聖なる場所とそこを訪れ、歩くことの重要性―かつて私が学んだこと
私の学生時代、所属していたゼミでは毎年春合宿をおこない、二上山や葛城、生駒、竜田、大神(おおみわ)、春日、室生など、奈良の寺社を訪れていました。
指導教官の先生のお考えでは、文献に「天」と書かれていても、それが真上なのか斜め上なのかは、現地を訪れないとわからない。
私は(私の事務能力のなさを知っている人は驚かれるでしょうが)何年か幹事をやっていて、宿の手配と式内社(平安時代の『延喜式』神名帳に載る=当時の朝廷が祭祀の対象としていた神々)について、明治以前の景観を名所図会などで事前に調べていました。
指導教官いわく、明治以前と以降では、神仏分離で大きく景観が変わっている上、鉄道建設などで、参道の位置も変わっている場合があり、それではなぜその地が聖なる土地とされたかがわからない、ということでした。
現地では、「こっちに本来神がまつられていたはずだ!」と薮をがさがさ行くと、磐座(いわくら)と思しき岩があったりして、学生は「この人、本当に学者なの?霊能者なの?」と、???だらけでした。
今思うと、古代人が聖なる場所と考える場所にはパターンがあって、場数を踏むと、「ここが古代人が聖なる場所と感じる所だ」というのが、わかってくるようになります。

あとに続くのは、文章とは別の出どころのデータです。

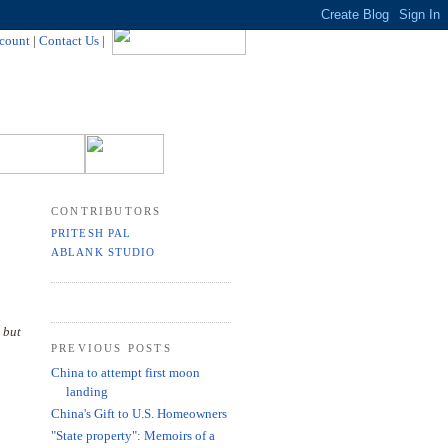
count
|
Contact Us
|
CONTRIBUTORS
PRITESH PAL
ABLANK STUDIO
 but
PREVIOUS POSTS
China to attempt first moon
landing
China's Gift to U.S. Homeowners
"State property": Memoirs of a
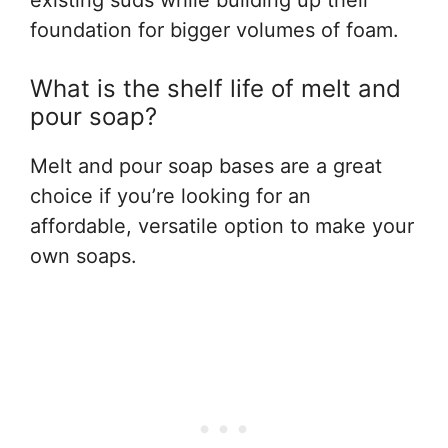
foundation for bigger volumes of foam.
What is the shelf life of melt and
pour soap?
Melt and pour soap bases are a great
choice if you’re looking for an
affordable, versatile option to make your
own soaps.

私は大学では非常勤のかけもちで、昔々、宇都宮大学で非常勤ですがゼミをもっていた時は、学生を連れて宇都宮の聖地をまわるということもあったのですが、その講座もずっと以前になくなり、一人で聖地を訪れることが続いていて、今回、関西勉強会で初の遠足会が実現でき、私が教えられた、現地を歩き感じることの重要性について、少しですが紹介できたことは、うれしかったです。
ちなみに、聖なる場所の感覚は、ネパールや(私は実は現地を訪れたことがないのですが)チベットでもおそらく共通していて、ネパールの地方を訪れた時も、「日本人だったら神々をまつるだろうな」と感じる場所に神がまつられていました。
日本在住のチベットの高僧がインド・カリンポンにお寺を建てられて法要があった時、私はお寺の入り口の岩が気になって、リンポチェに申し上げたところ、「あれは○○です」と、私ははばかって言わなかったことをはっきりおっしゃっていたので、チベット人の聖地感も共通しているのだと思います。